> Exercise prompt: Pull out every line below that contains the word "Adresse".

━━━━━ Supplied material ━━━━━

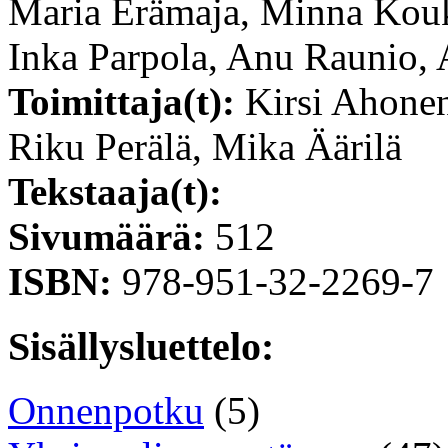
Maria Erämaja, Minna Kou
Inka Parpola, Anu Raunio,
Toimittaja(t):
Kirsi Ahonen
Riku Perälä, Mika Äärilä
Tekstaaja(t):
Sivumäärä:
512
ISBN:
978-951-32-2269-7
Sisällysluettelo:
Onnenpotku
(5)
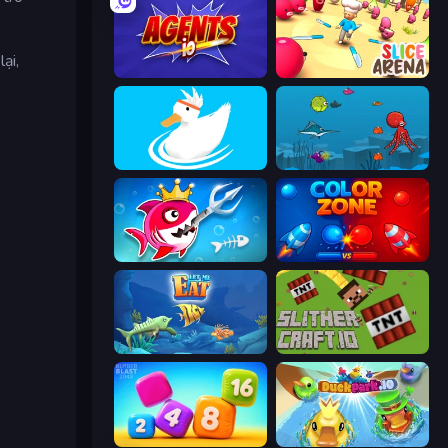
ại,
Agents.io
Slice Arena
Ducklings
Fish Eat Fishes
Fish Stab Getting Big
Color Zone
Let Me Eat: Big Fish Eat Smaller
SlitherCraft.io
Number Blast 2048
DuckPark.io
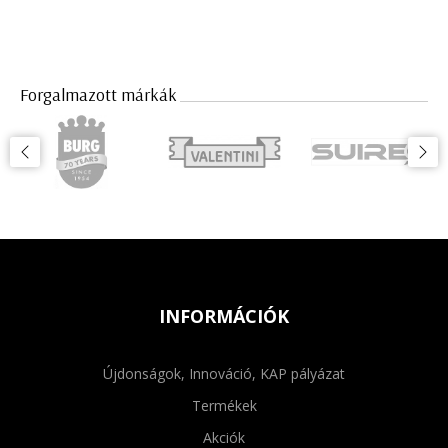
Forgalmazott márkák
INFORMÁCIÓK
Újdonságok, Innováció, KAP pályázat
Termékek
Akciók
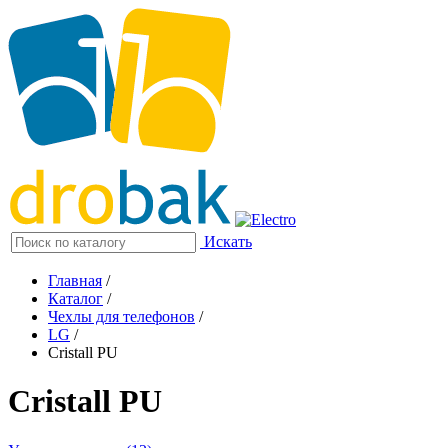
Искать
Главная
/
Каталог
/
Чехлы для телефонов
/
LG
/
Cristall PU
Cristall PU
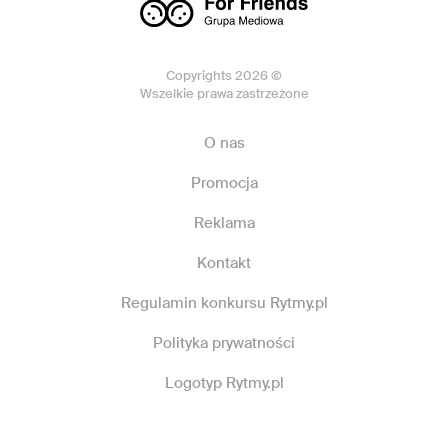
Copyrights 2026 ©
Wszelkie prawa zastrzeżone
O nas
Promocja
Reklama
Kontakt
Regulamin konkursu Rytmy.pl
Polityka prywatności
Logotyp Rytmy.pl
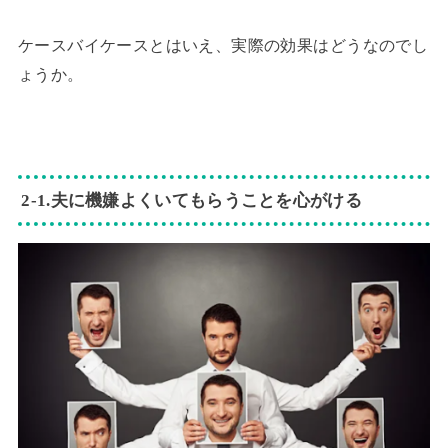
ケースバイケースとはいえ、実際の効果はどうなのでし
ょうか。
2‐1.夫に機嫌よくいてもらうことを心がける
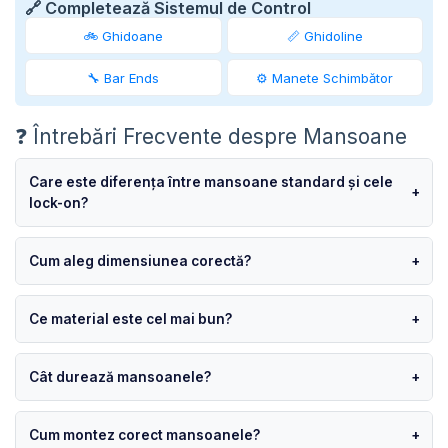
🔗 Completează Sistemul de Control
🚲 Ghidoane
📏 Ghidoline
🔧 Bar Ends
⚙️ Manete Schimbător
❓ Întrebări Frecvente despre Mansoane
Care este diferența între mansoane standard și cele
+
lock-on?
Cum aleg dimensiunea corectă?
+
Ce material este cel mai bun?
+
Cât durează mansoanele?
+
Cum montez corect mansoanele?
+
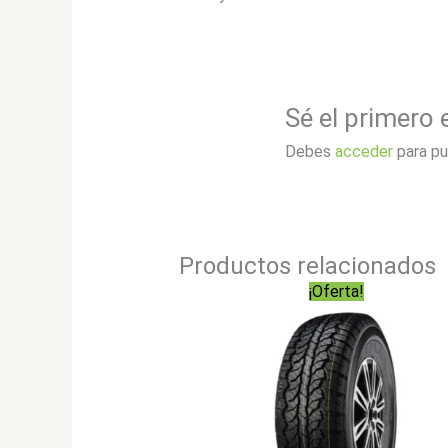
Sé el primero
Debes
acceder
para pu
Productos relacionados
¡Oferta!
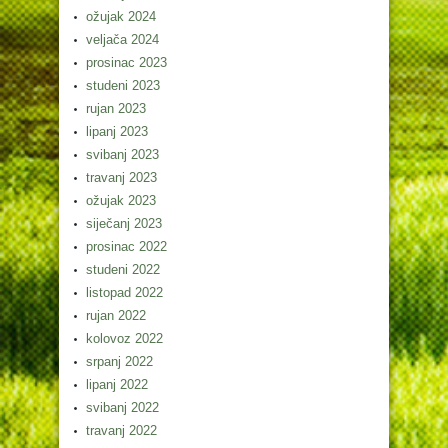
ožujak 2024
veljača 2024
prosinac 2023
studeni 2023
rujan 2023
lipanj 2023
svibanj 2023
travanj 2023
ožujak 2023
siječanj 2023
prosinac 2022
studeni 2022
listopad 2022
rujan 2022
kolovoz 2022
srpanj 2022
lipanj 2022
svibanj 2022
travanj 2022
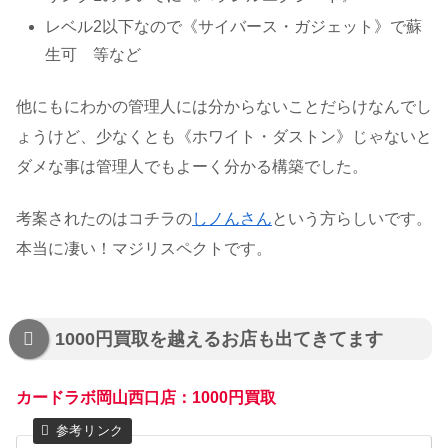
レベル2以下なので《サイバース・ガジェット》で蘇
生可 等など
他にもにわかの管理人には分からないことだらけなんでし
ょうけど、少なくとも《ホワイト・ダストン》じゃないと
ダメな事は管理人でもよーく分かる構築でした。
考案されたのはコチラの
しノんさん
という方らしいです。
本当に凄い！マジリスペクトです。
1000円買取を越えるお店も出てきてます
カードラボ岡山西口店：1000円買取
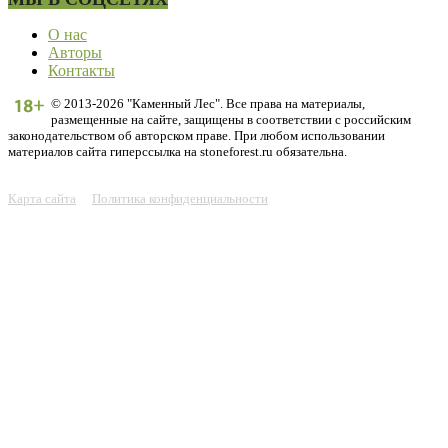
О нас
Авторы
Контакты
© 2013-2026 "Каменный Лес". Все права на материалы,
размещенные на сайте, защищены в соответствии с российским
законодательством об авторском праве. При любом использовании
материалов сайта гиперссылка на stoneforest.ru обязательна.
Карта сайта
Политика конфиденциальности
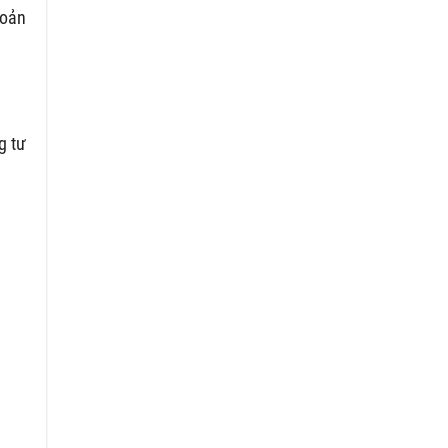
hoản
g tư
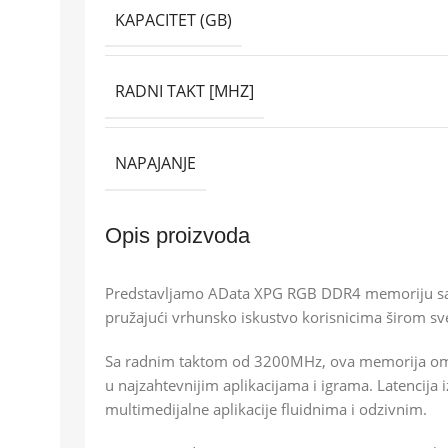
KAPACITET (GB)
RADNI TAKT [MHZ]
NAPAJANJE
Opis proizvoda
Predstavljamo AData XPG RGB DDR4 memoriju sa im
pružajući vrhunsko iskustvo korisnicima širom sv
Sa radnim taktom od 3200MHz, ova memorija omogu
u najzahtevnijim aplikacijama i igrama. Latencija 
multimedijalne aplikacije fluidnima i odzivnim.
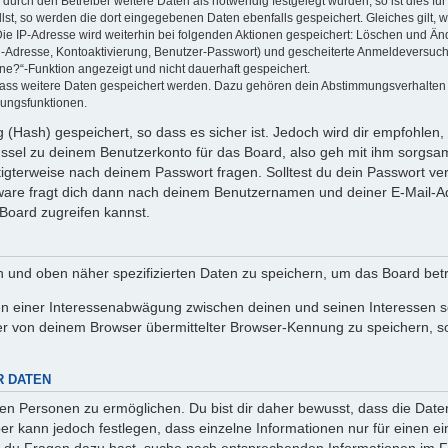
rch den Betreiber weitere Daten als notwendig festgelegt wurden, so ist dies für 
llst, so werden die dort eingegebenen Daten ebenfalls gespeichert. Gleiches gilt, 
Die IP-Adresse wird weiterhin bei folgenden Aktionen gespeichert: Löschen und Än
l-Adresse, Kontoaktivierung, Benutzer-Passwort) und gescheiterte Anmeldeversuch
ine?“-Funktion angezeigt und nicht dauerhaft gespeichert.
 dass weitere Daten gespeichert werden. Dazu gehören dein Abstimmungsverhalten
gungsfunktionen.
(Hash) gespeichert, so dass es sicher ist. Jedoch wird dir empfohlen, 
ssel zu deinem Benutzerkonto für das Board, also geh mit ihm sorgsam
htigterweise nach deinem Passwort fragen. Solltest du dein Passwort v
are fragt dich dann nach deinem Benutzernamen und deiner E-Mail-Ad
Board zugreifen kannst.
en und oben näher spezifizierten Daten zu speichern, um das Board bet
en einer Interessenabwägung zwischen deinen und seinen Interessen sow
r von deinem Browser übermittelter Browser-Kennung zu speichern, so
R DATEN
n Personen zu ermöglichen. Du bist dir daher bewusst, dass die Daten d
ber kann jedoch festlegen, dass einzelne Informationen nur für einen ei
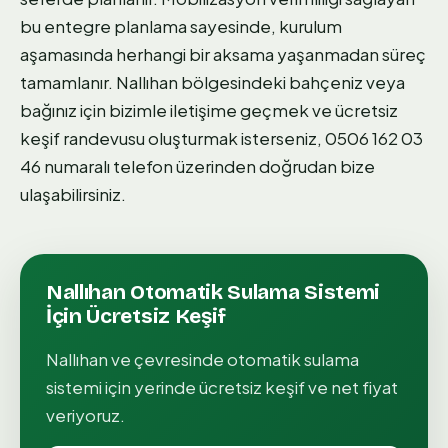
bu entegre planlama sayesinde, kurulum
aşamasında herhangi bir aksama yaşanmadan süreç
tamamlanır. Nallıhan bölgesindeki bahçeniz veya
bağınız için bizimle iletişime geçmek ve ücretsiz
keşif randevusu oluşturmak isterseniz, 0506 162 03
46 numaralı telefon üzerinden doğrudan bize
ulaşabilirsiniz.
Nallıhan
Otomatik Sulama Sistemi
İçin Ücretsiz Keşif
Nallıhan
ve çevresinde
otomatik sulama
sistemi
için yerinde ücretsiz keşif ve net fiyat
veriyoruz.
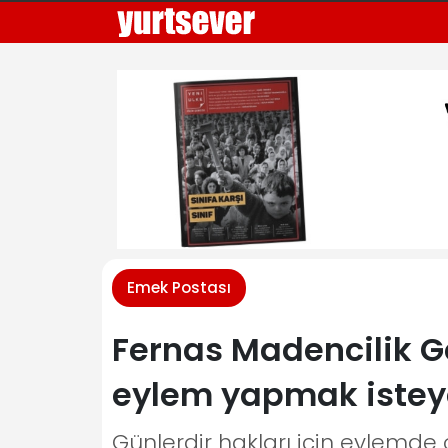
Emek Postası
Fernas Madencilik G
eylem yapmak isteyen
Günlerdir hakları için eylemde o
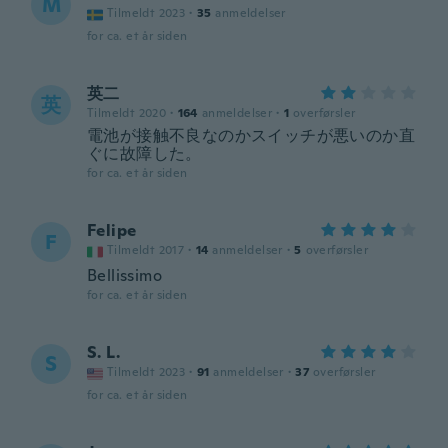
M
Tilmeldt 2023
·
35
anmeldelser
for ca. et år siden
英二
英
Tilmeldt 2020
·
164
anmeldelser
·
1
overførsler
電池が接触不良なのかスイッチが悪いのか直
ぐに故障した。
for ca. et år siden
Felipe
F
Tilmeldt 2017
·
14
anmeldelser
·
5
overførsler
Bellissimo
for ca. et år siden
S. L.
S
Tilmeldt 2023
·
91
anmeldelser
·
37
overførsler
for ca. et år siden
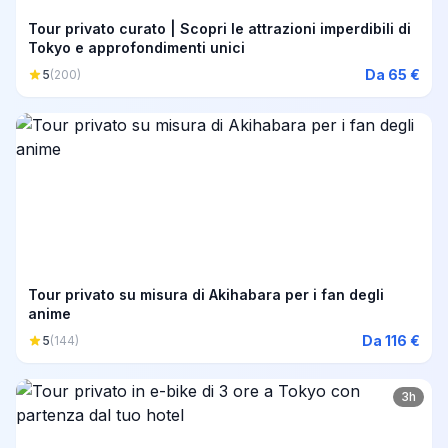
Tour privato curato | Scopri le attrazioni imperdibili di
Tokyo e approfondimenti unici
Da 65 €
5
(200)
Tour privato su misura di Akihabara per i fan degli
anime
Da 116 €
5
(144)
3h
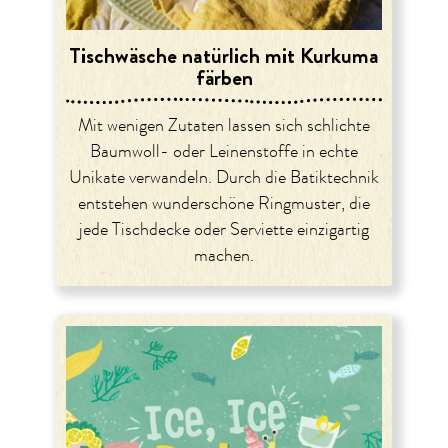
Tischwäsche natürlich mit Kurkuma
färben
Mit wenigen Zutaten lassen sich schlichte
Baumwoll- oder Leinenstoffe in echte
Unikate verwandeln. Durch die Batiktechnik
entstehen wunderschöne Ringmuster, die
jede Tischdecke oder Serviette einzigartig
machen.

━━━━━

> Expected output:
Die IP-Adresse wird weiterhin bei folgenden Aktionen gespeichert: Löschen und Än
l-Adresse, Kontoaktivierung, Benutzer-Passwort) und gescheiterte Anmeldeversuch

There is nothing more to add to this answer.